Directions for this task:
Only the number is needed: how many lines of the records include "JOURS"?

--- Dataset records Enclosed Below ---

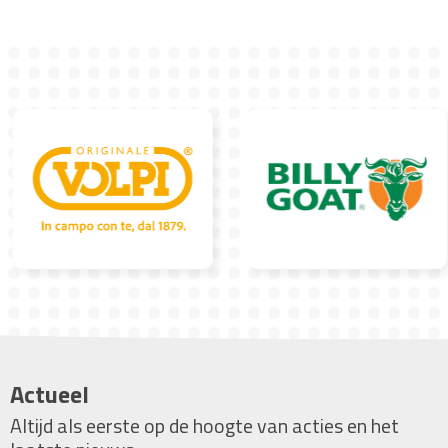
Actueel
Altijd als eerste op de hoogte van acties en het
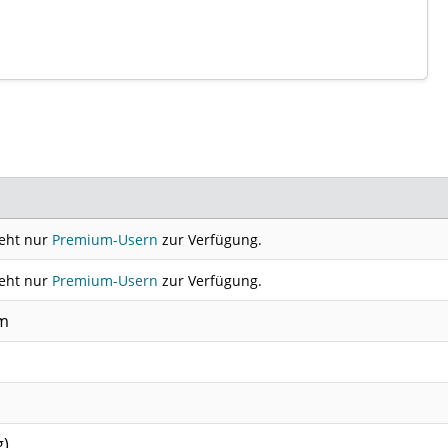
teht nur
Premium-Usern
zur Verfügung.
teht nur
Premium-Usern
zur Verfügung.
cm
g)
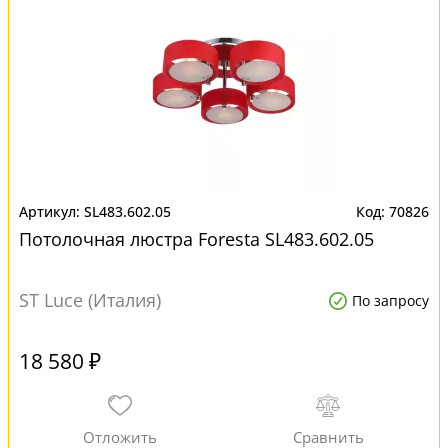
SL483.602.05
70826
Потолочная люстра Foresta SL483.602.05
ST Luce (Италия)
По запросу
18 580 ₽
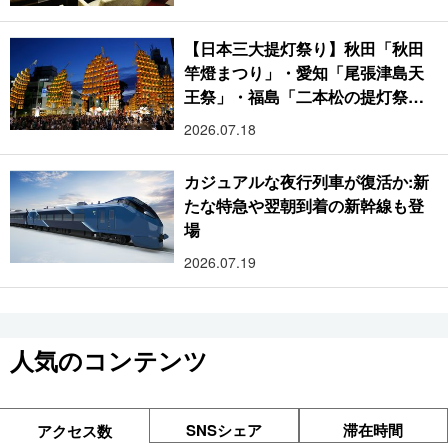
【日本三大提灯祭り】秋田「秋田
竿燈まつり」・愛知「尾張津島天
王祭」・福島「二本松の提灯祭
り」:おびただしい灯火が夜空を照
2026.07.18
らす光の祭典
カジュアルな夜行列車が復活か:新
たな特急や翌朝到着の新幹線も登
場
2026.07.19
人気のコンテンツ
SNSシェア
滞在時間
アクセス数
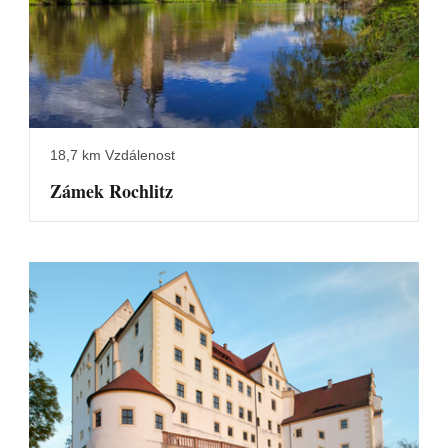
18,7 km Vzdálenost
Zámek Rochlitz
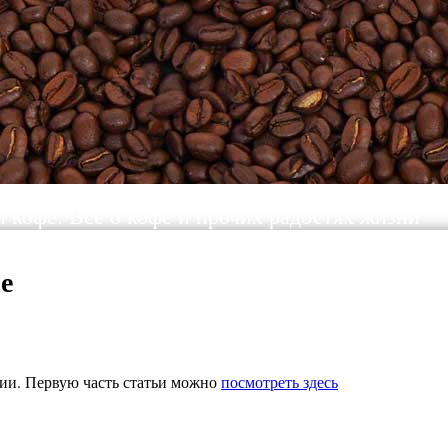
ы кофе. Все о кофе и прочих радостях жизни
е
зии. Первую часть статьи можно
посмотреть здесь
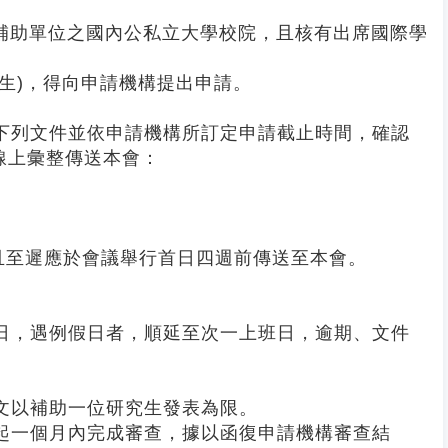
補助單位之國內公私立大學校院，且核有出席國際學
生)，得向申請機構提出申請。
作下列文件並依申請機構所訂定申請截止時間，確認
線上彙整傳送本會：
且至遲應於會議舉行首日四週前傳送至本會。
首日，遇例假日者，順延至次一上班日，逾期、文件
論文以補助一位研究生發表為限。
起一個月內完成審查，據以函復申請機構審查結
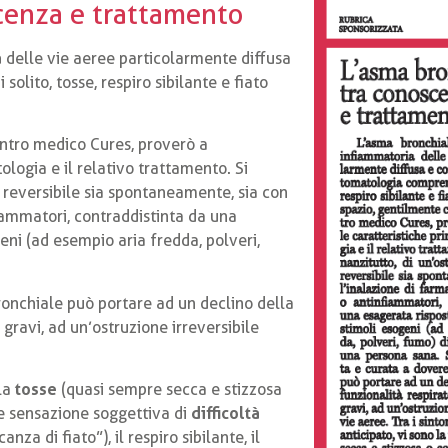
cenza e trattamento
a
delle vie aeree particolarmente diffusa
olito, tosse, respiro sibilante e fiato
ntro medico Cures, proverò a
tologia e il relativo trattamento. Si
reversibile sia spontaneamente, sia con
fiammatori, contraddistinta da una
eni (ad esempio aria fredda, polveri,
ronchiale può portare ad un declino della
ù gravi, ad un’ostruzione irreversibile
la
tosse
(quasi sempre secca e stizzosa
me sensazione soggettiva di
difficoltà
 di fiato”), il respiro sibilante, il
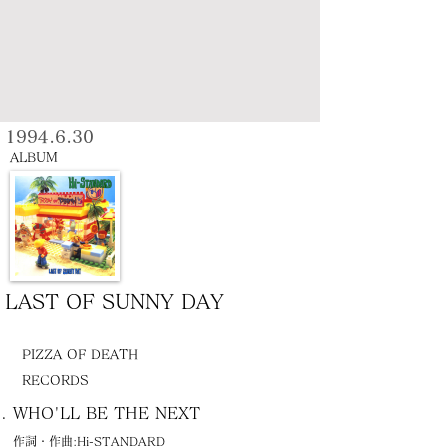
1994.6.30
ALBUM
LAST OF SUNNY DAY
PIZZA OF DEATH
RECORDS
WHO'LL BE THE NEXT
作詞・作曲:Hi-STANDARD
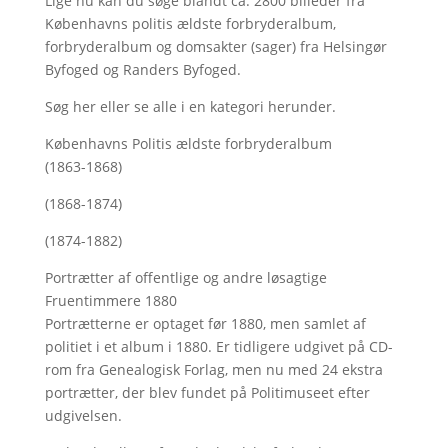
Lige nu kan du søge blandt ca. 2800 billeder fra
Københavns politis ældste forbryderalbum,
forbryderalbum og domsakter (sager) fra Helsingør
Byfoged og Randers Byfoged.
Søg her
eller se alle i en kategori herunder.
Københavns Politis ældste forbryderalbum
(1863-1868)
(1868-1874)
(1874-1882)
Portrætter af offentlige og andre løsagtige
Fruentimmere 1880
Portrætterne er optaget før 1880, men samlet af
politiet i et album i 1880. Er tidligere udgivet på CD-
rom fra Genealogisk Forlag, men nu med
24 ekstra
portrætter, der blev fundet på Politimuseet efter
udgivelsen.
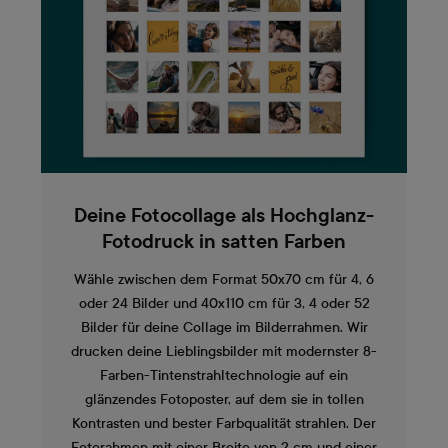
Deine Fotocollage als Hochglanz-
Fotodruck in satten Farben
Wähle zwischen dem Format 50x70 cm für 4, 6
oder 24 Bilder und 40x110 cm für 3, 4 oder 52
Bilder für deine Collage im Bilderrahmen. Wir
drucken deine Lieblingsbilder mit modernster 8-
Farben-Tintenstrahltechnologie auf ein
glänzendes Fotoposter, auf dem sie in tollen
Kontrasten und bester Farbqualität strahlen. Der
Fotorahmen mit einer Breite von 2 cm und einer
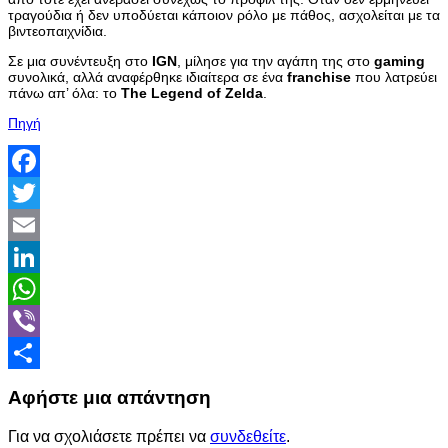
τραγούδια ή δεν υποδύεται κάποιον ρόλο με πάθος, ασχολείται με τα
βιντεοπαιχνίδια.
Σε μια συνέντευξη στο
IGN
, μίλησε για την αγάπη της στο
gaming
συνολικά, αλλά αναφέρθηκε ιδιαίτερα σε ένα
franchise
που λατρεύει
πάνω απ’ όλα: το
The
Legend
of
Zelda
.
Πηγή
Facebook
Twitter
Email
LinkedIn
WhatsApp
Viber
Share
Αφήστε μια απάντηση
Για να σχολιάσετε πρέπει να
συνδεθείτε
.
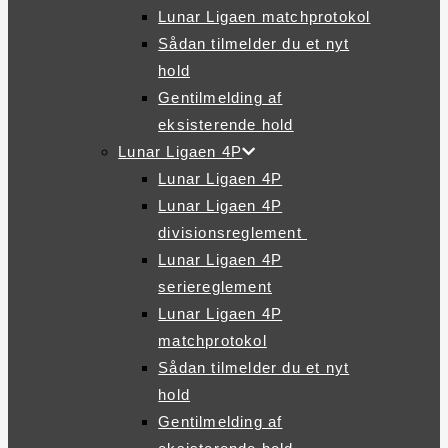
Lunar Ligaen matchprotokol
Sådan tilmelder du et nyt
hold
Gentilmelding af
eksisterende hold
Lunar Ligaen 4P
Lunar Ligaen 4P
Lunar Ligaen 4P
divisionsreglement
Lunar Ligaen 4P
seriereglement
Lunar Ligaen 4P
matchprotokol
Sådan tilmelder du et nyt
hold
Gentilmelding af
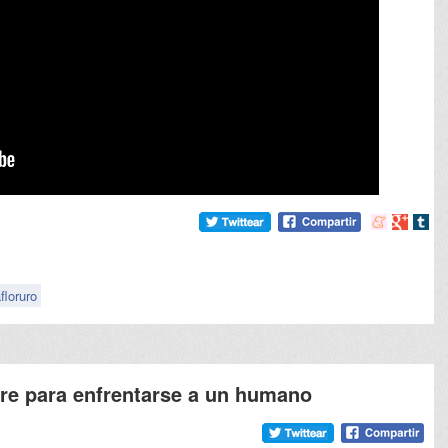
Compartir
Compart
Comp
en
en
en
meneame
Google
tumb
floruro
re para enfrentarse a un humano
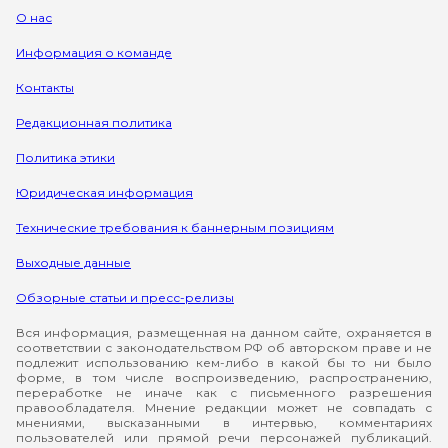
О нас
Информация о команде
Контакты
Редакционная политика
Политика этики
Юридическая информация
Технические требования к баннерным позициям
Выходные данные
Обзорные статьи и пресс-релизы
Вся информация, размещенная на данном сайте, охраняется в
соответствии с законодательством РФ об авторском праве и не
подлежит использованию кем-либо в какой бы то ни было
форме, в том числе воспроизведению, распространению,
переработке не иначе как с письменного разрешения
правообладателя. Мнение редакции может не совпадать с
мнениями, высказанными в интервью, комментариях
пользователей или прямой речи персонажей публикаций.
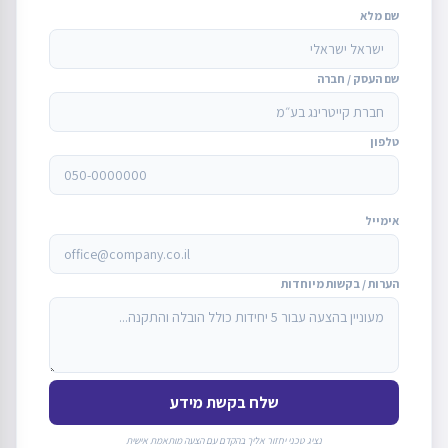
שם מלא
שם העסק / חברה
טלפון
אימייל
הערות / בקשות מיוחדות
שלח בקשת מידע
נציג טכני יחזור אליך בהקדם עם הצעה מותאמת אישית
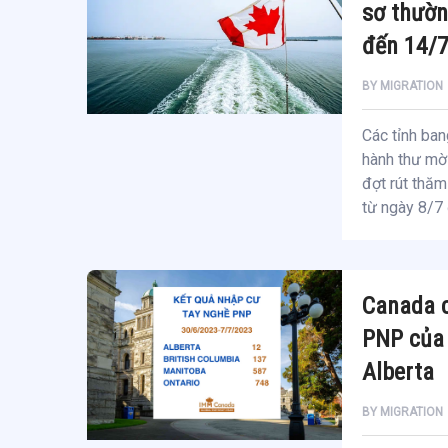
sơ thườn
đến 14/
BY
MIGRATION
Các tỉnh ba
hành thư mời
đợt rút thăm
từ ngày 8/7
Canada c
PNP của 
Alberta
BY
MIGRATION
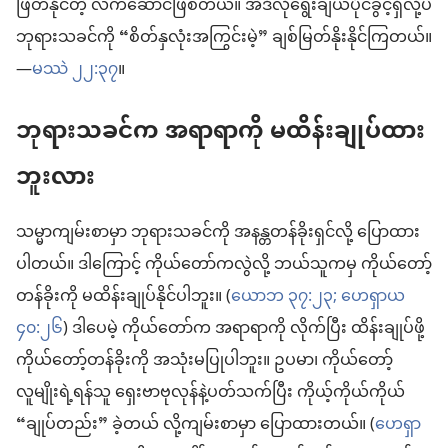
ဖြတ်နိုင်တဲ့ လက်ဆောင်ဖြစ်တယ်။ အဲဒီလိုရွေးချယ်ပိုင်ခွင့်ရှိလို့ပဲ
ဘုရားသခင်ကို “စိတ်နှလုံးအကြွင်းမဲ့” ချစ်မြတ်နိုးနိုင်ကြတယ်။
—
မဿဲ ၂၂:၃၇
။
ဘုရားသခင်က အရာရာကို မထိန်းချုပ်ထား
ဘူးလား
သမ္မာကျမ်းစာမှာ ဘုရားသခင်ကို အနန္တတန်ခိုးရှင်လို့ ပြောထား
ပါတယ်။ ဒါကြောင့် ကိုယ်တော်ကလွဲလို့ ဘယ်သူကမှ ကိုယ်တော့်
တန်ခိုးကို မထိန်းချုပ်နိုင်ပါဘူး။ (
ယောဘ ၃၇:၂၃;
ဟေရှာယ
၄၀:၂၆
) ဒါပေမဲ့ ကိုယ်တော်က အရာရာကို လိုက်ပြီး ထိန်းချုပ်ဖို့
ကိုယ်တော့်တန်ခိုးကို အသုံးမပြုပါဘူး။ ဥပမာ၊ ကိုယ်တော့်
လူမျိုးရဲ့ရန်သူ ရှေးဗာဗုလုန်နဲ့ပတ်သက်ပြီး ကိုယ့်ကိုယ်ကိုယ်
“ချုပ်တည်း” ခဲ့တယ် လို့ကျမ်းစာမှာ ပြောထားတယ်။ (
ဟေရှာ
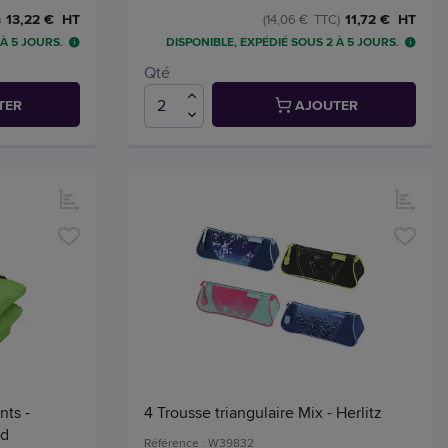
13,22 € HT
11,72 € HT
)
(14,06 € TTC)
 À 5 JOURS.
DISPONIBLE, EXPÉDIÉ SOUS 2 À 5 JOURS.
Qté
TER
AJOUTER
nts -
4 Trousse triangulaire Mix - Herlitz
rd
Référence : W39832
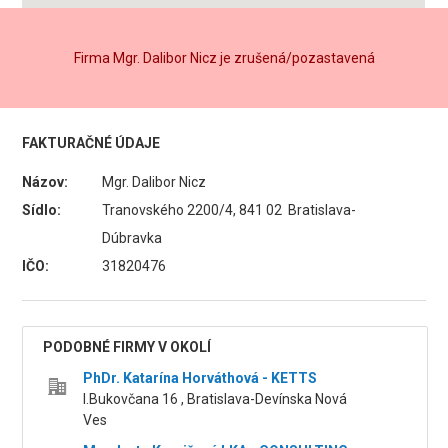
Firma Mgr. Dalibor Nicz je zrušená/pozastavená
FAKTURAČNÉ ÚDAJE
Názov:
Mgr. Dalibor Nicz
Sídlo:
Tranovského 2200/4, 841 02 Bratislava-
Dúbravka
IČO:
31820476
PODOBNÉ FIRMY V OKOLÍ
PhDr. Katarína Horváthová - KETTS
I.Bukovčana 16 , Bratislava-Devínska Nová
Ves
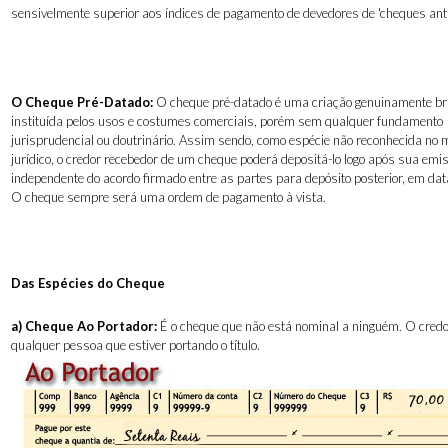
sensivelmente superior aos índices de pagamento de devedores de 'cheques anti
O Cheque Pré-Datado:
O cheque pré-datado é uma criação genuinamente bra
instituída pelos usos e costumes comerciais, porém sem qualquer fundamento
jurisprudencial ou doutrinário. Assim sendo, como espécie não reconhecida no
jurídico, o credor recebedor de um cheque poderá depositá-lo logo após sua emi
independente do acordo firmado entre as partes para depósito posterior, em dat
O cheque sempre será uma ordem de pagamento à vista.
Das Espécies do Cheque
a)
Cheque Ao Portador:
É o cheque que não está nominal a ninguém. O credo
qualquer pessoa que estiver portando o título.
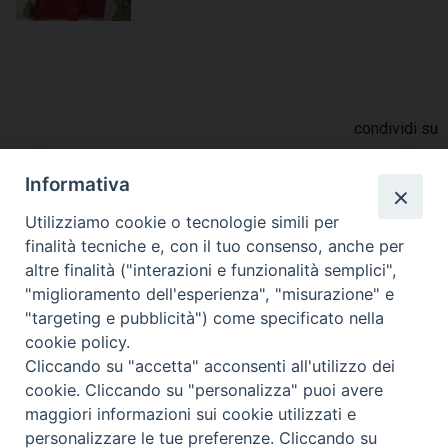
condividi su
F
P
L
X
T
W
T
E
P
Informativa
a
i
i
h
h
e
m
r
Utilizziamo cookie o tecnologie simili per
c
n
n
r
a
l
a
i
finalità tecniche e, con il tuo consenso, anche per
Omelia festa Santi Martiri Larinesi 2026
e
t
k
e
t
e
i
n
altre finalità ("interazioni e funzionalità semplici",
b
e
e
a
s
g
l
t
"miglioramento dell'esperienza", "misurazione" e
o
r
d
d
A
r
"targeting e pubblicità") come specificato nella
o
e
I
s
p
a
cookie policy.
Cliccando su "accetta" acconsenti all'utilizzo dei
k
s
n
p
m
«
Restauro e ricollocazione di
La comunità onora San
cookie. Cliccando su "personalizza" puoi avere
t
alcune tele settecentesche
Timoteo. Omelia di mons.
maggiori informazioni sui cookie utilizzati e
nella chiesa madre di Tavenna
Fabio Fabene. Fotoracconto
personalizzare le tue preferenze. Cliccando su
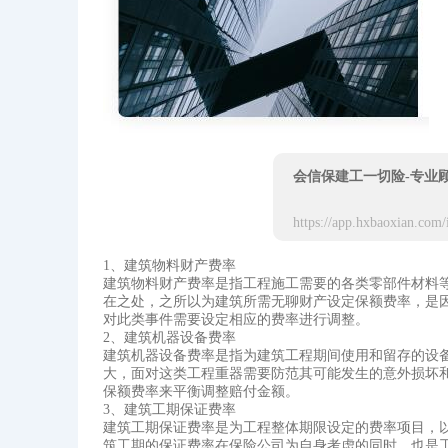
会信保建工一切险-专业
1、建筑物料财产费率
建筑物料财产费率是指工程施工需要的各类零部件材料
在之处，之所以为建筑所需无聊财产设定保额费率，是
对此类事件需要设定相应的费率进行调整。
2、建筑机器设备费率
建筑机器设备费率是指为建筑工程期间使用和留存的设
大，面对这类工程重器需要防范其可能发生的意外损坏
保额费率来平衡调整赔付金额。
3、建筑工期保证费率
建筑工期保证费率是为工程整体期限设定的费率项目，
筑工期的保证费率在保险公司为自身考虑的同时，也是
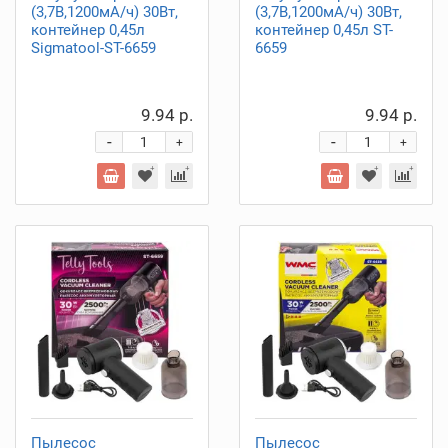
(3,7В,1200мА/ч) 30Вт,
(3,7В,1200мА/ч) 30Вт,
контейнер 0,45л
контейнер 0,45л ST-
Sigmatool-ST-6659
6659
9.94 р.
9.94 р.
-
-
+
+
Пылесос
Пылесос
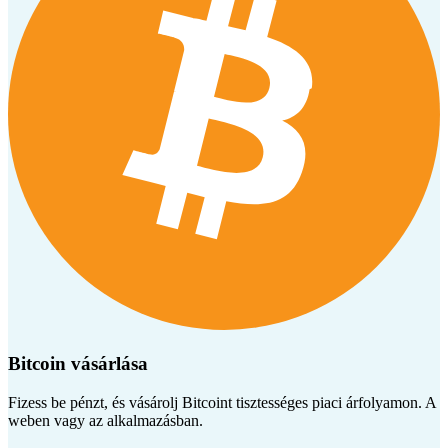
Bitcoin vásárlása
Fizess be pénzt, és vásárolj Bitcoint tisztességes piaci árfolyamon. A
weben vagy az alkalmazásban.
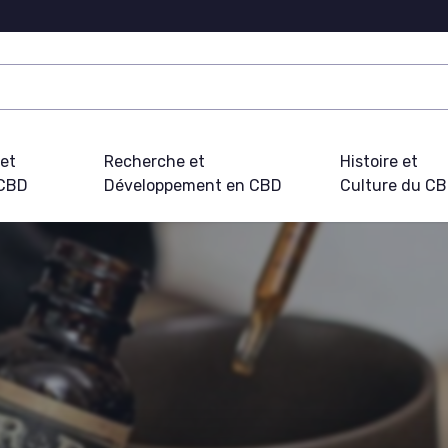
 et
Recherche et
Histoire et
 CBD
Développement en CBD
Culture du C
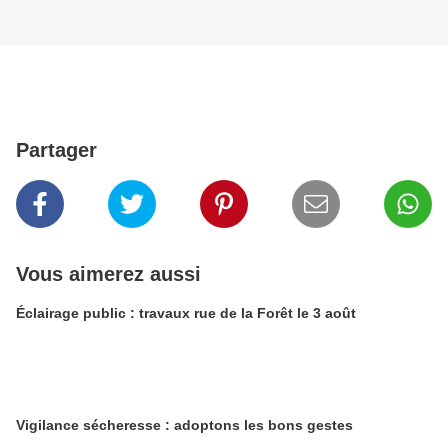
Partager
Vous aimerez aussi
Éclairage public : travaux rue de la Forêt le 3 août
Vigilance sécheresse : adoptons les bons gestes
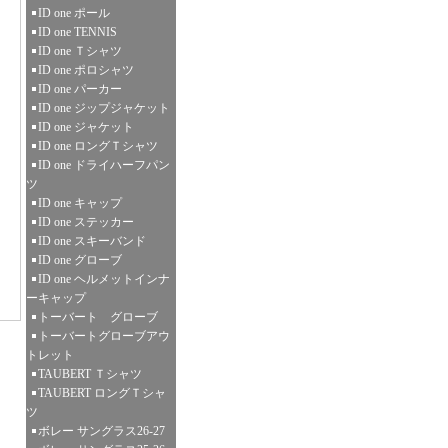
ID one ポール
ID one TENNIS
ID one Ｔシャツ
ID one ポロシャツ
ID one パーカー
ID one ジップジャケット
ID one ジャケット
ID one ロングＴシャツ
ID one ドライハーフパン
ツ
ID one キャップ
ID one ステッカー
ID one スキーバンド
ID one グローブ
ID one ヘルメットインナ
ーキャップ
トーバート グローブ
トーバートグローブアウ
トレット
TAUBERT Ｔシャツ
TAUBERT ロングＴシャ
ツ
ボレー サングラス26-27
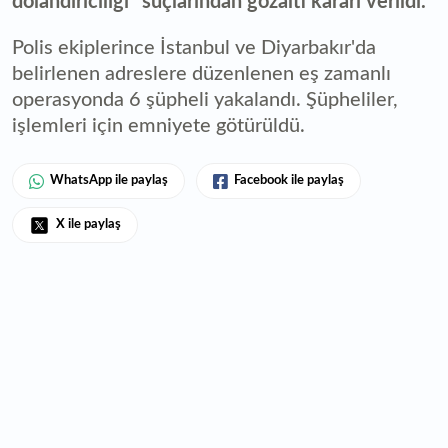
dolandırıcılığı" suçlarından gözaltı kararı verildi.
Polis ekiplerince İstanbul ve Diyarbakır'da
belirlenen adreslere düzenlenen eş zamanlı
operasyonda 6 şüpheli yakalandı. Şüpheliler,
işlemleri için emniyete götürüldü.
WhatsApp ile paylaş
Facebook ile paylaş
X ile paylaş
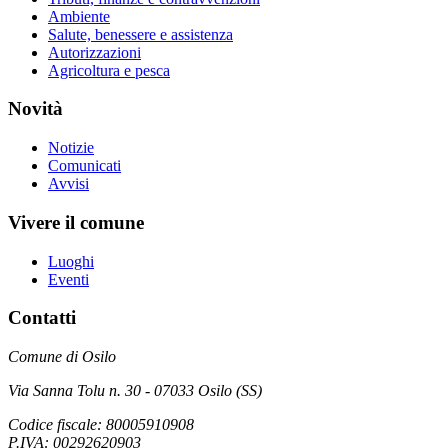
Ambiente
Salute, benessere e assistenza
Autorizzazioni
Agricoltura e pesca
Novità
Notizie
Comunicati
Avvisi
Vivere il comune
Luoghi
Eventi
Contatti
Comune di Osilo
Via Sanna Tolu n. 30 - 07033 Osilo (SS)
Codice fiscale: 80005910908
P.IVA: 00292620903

--- End of Enclosed Dataset records ---

Output of the task:
2